During spermiogenesis, nucleosome-based DNA packaging is replaced by
protamine toroids to generate the highly compacted nucleus of the mature
sperm of many species including human, mouse and bovine; however, the
sperm from these species also retain some nucleosomes. It has been
suggested that the histones of sperm nucleosomes may play important roles in
embryo development. In the fruit-fly, Drosophila melanogaster it had been
thought that nucleosomes and their component histones are completely
replaced by protamine, and that no residual histones are retained. In this study,
three experimental models, (Drosophila melanogaster, Mus musculus and Bos
taurus) were used to investigate i) the presence of histone protein and/or its
modifications in mature sperm, ii) paternal DNA packaging by histone, and iii)
the possible epigenetic roles of sperm histones in embryogenesis.

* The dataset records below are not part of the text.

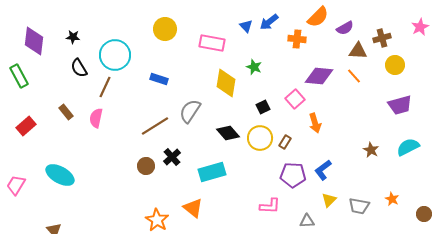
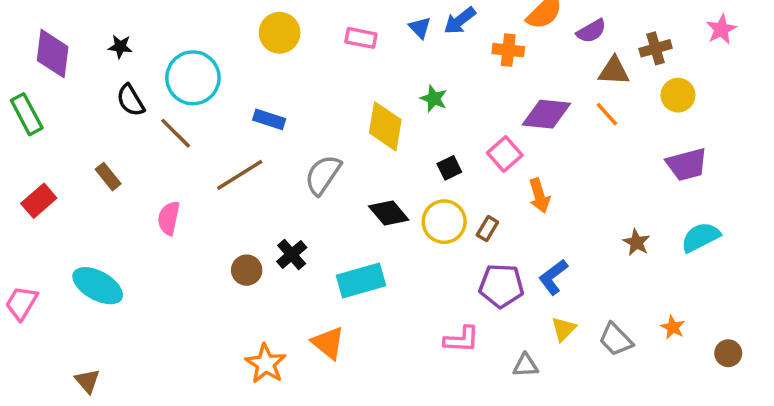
pink rectangle: (212, 43) -> (361, 38), moved, size x0.7
brown line: (105, 87) -> (176, 133), turned -70
pink semicircle: (96, 118) -> (169, 218), moved
brown line: (155, 126) -> (240, 175), moved
gray trapezoid: (359, 206) -> (616, 339), turned 35

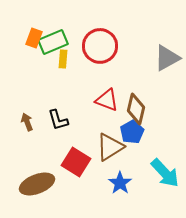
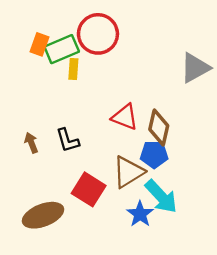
red circle: (100, 46) -> (98, 34), moved
blue pentagon: (132, 132) -> (154, 154), turned 30
cyan arrow: (165, 173) -> (161, 196), moved

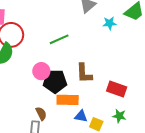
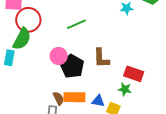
black pentagon: (55, 81) -> (72, 66), turned 30
orange rectangle: (68, 100) -> (74, 97), moved
green star: (119, 116) -> (125, 89), moved

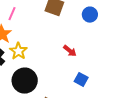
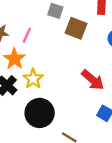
red arrow: (70, 51) -> (93, 80), size x1.5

In this study, the presence of all the canonical histones of nucleosomal
chromatin (H2A, H2B, H3 and H4) was confirmed in the mature sperm of
Drosophila melanogaster by microscopic, biochemical and immunoprecipitation
analysis. Evidence is also provided for the presence of post-translational
modifications (acetylation and methylation) of the histones from fly, bovine and
murine sperm. The molecular landscape of histones and histone modification
(H3K27me3, H3K36me3 and H3K9me3) was investigated using ChiP-chip on a
Drosophila-based, 2.4 million probe whole genome tiling array. Data analysis
revealed that histones (and by extension, nucleosomes) are preferentially
positioned within exons rather than introns and that they also mark intron/exon
boundaries and gene promoters. However, nucleosomes are depleted
upstream of Transcription Start Sites (TSS). Sperm chromatin also contains
modified histones associated with gene regulation including repressive
(H3K9me3, H3K27me3) and permissive (H3K36me3) marks.
Gene ontology analysis showed that the H3K27me3 and H3K36me3 are
associated with gene sequences carrying distinctive embryological
developmental process terms. Moreover, the in silico analysis indicated that the
early zygote expresses genes are marked by H3K36me3 in sperm chromatin,
while the late zygote expresses genes that are marked by H3K9me3 instead.
The same sequences are depleted of the H3K36me3 modification in sperm
chromatin. These data suggest that modified sperm histones might play
epigenetic roles in post fertilisation events such as formation and functioning of
the male pronucleus and in early and late embryo development.